Ce texte aurait été parfaitement impossible à rendre en néoparler si l'on avait voulu en garder le sens original. La traduction la plus approchante en aurait englouti la totalité sous le terme mentocrime. Une traduction complète n'aurait pu être qu'idéologique, et du coup les propos de Jefferson se seraient mués en panégyrique de l'absolutisme.
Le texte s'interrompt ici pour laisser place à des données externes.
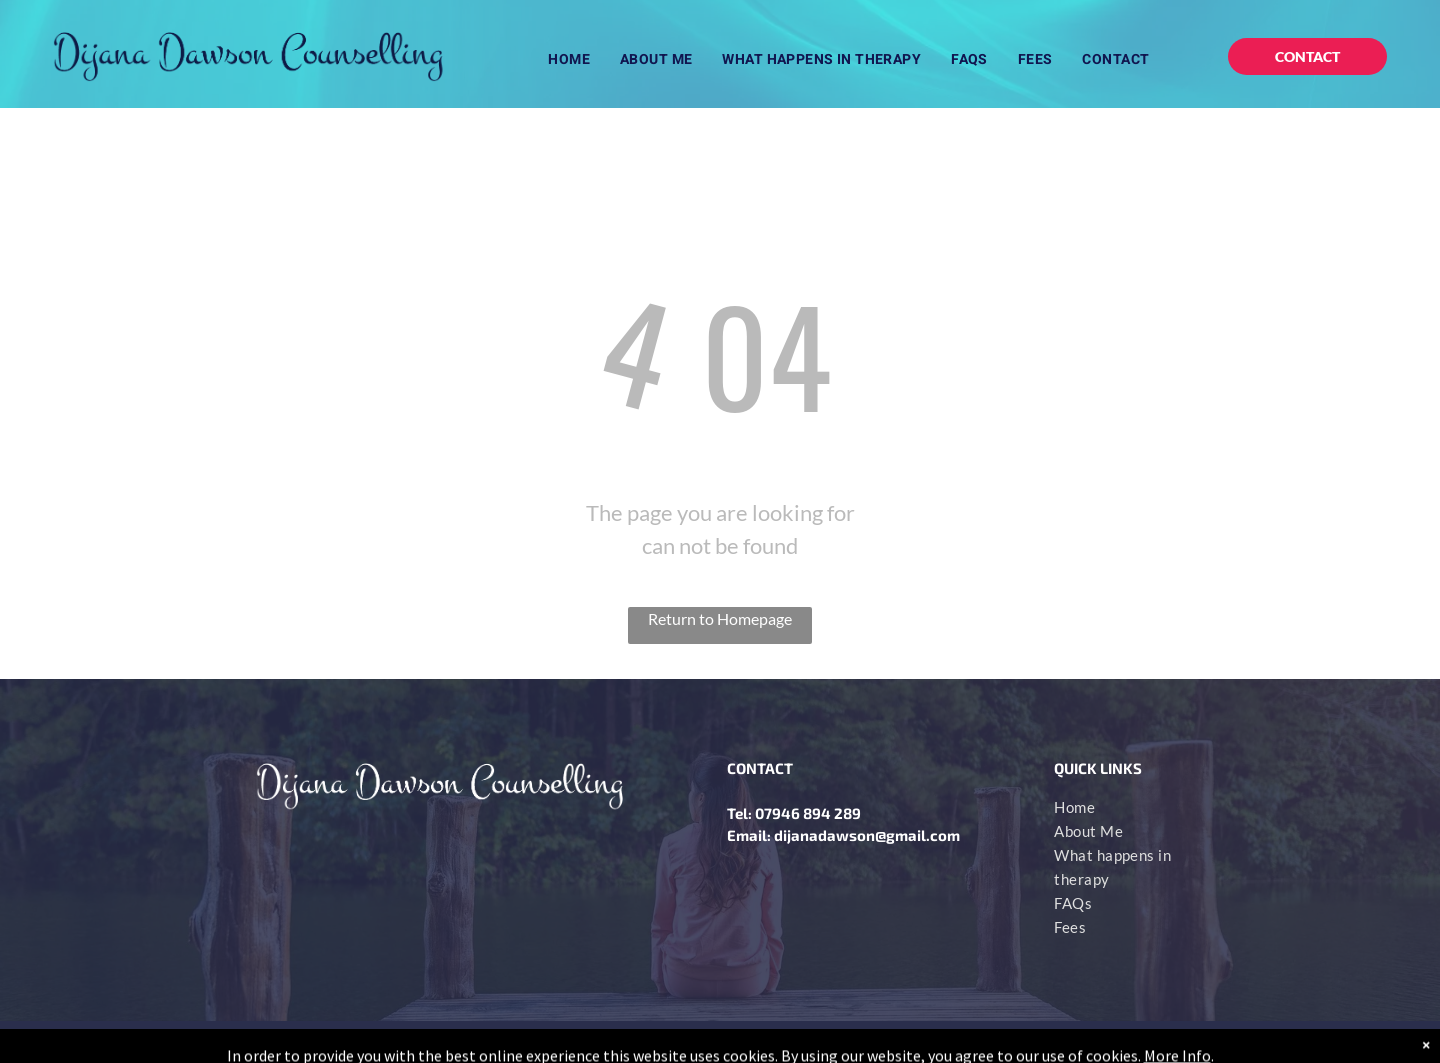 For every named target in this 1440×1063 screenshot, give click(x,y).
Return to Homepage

Une part non négligeable de la littérature du passé était déjà en cours de transformation. Pour des considérations de prestige, on préférait conserver la mémoire de certaines figures historiques, tout en remettant leurs œuvres magistrales dans le droit fil de la philosophie du Sociang. Divers auteurs, dont Shakespeare, Milton, Swift, Byron et Dickens entre autres, étaient donc en traduction. Au terme du processus, leurs écrits originaux, avec tout ce qui pouvait survivre de la littérature du passé, seraient détruits. Ces traductions représentaient un chantier de longue haleine qu'on n'espérait pas mener à bien avant la première ou la deuxième décennie du XXIe siècle. Il existait aussi de vastes domaines de littérature purement utilitaire, manuels techniques indispensables, par exemple, qu'il fallait traiter de même. C'était essentiellement pour laisser du temps à ce travail préliminaire de traduction que l'adoption finale du néoparler avait été fixée à la date tardive de 2050.